(WHAT THE EXERCISE ASKS): For the entries that appear below, write out the exact text and omit the pictures.

(Collected data):
________________________

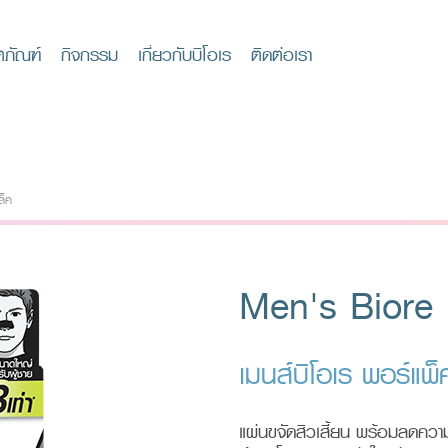
ตภัณฑ์
กิจกรรม
เกี่ยวกับบิโอเร
ติดต่อเรา
ล็ค
Men's Biore
เมนส์บิโอเร พอร์แพ็
แผ่นขจัดสิวเสี้ยน พร้อมลดความมั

________________________

(EXPECTED OUTPUT):
ตภัณฑ์
กิจกรรม
เกี่ยวกับบิโอเร
ติดต่อเรา
ล็ค
Men's Biore
เมนส์บิโอเร พอร์แพ็
แผ่นขจัดสิวเสี้ยน พร้อมลดความมั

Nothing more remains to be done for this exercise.